--- Dataset records ---
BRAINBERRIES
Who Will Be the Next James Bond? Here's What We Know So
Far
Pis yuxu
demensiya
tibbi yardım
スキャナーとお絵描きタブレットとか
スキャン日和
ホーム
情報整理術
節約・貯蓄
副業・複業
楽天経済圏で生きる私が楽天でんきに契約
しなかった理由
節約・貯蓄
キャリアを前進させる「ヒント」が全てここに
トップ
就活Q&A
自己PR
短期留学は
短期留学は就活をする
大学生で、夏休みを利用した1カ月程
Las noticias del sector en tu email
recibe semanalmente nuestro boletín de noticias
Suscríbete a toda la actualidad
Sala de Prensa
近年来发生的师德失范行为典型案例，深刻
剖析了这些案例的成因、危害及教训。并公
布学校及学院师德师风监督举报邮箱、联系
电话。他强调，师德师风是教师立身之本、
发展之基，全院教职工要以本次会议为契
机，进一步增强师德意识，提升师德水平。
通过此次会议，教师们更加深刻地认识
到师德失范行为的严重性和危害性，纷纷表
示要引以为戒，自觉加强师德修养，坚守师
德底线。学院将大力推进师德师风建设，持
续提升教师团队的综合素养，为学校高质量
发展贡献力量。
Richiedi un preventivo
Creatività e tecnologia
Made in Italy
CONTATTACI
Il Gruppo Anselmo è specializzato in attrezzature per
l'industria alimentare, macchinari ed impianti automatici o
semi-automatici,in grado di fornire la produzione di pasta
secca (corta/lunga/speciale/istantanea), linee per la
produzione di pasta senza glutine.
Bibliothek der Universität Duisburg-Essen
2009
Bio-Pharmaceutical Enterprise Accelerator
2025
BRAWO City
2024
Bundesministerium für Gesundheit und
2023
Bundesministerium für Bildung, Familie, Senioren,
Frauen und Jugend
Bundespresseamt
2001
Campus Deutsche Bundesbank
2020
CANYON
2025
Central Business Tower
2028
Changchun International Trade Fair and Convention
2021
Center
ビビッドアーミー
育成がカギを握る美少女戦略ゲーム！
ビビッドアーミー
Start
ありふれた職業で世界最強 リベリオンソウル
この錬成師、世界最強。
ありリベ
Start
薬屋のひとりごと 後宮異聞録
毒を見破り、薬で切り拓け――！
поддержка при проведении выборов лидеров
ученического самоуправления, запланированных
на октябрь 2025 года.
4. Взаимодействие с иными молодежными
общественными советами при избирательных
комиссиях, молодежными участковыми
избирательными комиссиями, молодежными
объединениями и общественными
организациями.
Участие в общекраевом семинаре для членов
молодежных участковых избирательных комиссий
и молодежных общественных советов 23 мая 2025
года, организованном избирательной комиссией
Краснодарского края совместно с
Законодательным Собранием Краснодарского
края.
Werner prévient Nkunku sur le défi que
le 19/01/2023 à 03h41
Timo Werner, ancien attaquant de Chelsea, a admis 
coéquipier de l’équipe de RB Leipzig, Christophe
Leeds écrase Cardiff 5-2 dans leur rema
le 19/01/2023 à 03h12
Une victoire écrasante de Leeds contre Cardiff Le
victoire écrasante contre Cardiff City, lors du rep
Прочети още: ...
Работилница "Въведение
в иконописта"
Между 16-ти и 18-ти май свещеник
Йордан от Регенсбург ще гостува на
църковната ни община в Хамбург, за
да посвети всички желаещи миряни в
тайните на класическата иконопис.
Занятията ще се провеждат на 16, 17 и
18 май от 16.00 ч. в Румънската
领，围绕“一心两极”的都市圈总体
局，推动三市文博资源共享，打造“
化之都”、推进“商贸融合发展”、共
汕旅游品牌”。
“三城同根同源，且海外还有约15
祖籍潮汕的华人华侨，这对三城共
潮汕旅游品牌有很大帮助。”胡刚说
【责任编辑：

==

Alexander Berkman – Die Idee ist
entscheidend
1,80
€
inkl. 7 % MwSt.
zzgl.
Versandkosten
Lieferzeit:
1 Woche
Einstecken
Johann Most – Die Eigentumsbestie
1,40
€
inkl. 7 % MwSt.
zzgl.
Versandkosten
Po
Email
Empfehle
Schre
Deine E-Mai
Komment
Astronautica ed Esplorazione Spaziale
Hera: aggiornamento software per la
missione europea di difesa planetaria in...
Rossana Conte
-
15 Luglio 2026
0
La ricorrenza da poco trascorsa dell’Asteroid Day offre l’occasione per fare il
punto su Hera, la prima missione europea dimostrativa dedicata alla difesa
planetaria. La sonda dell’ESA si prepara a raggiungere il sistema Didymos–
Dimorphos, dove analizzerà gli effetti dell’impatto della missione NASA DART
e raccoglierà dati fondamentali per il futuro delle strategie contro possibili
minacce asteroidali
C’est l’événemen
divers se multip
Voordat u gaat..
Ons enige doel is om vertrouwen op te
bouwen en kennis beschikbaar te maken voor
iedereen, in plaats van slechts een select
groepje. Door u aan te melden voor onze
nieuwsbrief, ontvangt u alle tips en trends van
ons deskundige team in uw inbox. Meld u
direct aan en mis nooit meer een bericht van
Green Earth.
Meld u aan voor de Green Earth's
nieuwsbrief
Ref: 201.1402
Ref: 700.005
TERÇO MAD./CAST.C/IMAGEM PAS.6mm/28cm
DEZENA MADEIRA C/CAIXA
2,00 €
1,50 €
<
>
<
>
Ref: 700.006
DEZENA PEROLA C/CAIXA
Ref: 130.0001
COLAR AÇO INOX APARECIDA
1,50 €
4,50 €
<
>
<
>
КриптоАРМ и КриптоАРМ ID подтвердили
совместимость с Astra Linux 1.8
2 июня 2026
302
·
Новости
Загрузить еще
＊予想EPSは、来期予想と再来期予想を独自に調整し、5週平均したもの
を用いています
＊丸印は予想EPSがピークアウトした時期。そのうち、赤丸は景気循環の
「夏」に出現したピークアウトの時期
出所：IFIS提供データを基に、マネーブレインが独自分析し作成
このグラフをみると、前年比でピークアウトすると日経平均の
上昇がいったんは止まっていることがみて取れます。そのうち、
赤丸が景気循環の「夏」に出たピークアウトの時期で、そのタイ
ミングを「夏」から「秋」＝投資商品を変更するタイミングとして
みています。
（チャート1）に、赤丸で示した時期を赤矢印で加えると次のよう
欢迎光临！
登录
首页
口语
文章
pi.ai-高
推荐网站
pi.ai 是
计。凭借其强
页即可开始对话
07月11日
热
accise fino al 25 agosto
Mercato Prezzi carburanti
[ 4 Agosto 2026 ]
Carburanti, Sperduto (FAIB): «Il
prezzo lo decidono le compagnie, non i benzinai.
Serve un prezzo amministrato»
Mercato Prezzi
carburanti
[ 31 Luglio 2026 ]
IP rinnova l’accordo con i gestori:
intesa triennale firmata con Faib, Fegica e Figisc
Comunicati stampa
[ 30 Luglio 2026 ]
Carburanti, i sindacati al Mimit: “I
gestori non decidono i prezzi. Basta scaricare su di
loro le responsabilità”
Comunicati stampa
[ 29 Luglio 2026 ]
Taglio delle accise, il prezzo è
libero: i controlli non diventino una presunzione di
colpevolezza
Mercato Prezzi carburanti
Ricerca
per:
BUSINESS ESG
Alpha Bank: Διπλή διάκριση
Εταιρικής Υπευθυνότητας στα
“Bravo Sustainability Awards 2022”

--- Exercise aim ---
Repeat, exactly as they stand above, the lines from the line with "BRAINBERRIES" to the line with "recibe semanalmente nuestro", both lines included.

--- Solution for this problem ---
BRAINBERRIES
Who Will Be the Next James Bond? Here's What We Know So
Far
Pis yuxu
demensiya
tibbi yardım
スキャナーとお絵描きタブレットとか
スキャン日和
ホーム
情報整理術
節約・貯蓄
副業・複業
楽天経済圏で生きる私が楽天でんきに契約
しなかった理由
節約・貯蓄
キャリアを前進させる「ヒント」が全てここに
トップ
就活Q&A
自己PR
短期留学は
短期留学は就活をする
大学生で、夏休みを利用した1カ月程
Las noticias del sector en tu email
recibe semanalmente nuestro boletín de noticias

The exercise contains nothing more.